**Provided entries:**
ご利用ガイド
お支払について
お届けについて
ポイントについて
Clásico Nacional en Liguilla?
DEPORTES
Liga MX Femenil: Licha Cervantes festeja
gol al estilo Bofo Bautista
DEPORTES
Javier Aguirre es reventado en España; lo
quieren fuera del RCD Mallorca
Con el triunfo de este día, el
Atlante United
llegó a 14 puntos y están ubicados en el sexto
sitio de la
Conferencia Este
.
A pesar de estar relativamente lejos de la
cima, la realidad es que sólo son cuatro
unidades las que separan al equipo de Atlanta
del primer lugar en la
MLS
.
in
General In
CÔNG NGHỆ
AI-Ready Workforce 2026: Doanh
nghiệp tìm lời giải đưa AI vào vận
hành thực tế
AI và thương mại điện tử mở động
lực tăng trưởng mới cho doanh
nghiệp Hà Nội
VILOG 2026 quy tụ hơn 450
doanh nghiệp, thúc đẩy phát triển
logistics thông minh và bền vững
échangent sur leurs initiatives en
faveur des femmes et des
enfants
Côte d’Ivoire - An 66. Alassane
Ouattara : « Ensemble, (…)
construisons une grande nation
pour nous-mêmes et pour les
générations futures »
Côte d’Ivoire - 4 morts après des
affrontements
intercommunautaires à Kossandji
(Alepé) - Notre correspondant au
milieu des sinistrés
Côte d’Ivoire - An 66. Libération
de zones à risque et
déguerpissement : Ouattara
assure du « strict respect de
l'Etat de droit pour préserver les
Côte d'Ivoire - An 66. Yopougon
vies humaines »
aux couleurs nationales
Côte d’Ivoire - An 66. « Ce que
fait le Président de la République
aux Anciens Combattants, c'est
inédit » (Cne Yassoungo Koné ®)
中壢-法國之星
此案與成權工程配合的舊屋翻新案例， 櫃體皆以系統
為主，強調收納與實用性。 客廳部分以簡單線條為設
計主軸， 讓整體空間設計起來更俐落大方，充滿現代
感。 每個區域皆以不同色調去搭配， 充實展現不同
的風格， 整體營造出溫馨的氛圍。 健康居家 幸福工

**What is expected:**
From the first line of the data above to the line holding "échangent sur leurs initiatives en", reproduce each line exactly; emit no other lines.

**Task solution:**
ご利用ガイド
お支払について
お届けについて
ポイントについて
Clásico Nacional en Liguilla?
DEPORTES
Liga MX Femenil: Licha Cervantes festeja
gol al estilo Bofo Bautista
DEPORTES
Javier Aguirre es reventado en España; lo
quieren fuera del RCD Mallorca
Con el triunfo de este día, el
Atlante United
llegó a 14 puntos y están ubicados en el sexto
sitio de la
Conferencia Este
.
A pesar de estar relativamente lejos de la
cima, la realidad es que sólo son cuatro
unidades las que separan al equipo de Atlanta
del primer lugar en la
MLS
.
in
General In
CÔNG NGHỆ
AI-Ready Workforce 2026: Doanh
nghiệp tìm lời giải đưa AI vào vận
hành thực tế
AI và thương mại điện tử mở động
lực tăng trưởng mới cho doanh
nghiệp Hà Nội
VILOG 2026 quy tụ hơn 450
doanh nghiệp, thúc đẩy phát triển
logistics thông minh và bền vững
échangent sur leurs initiatives en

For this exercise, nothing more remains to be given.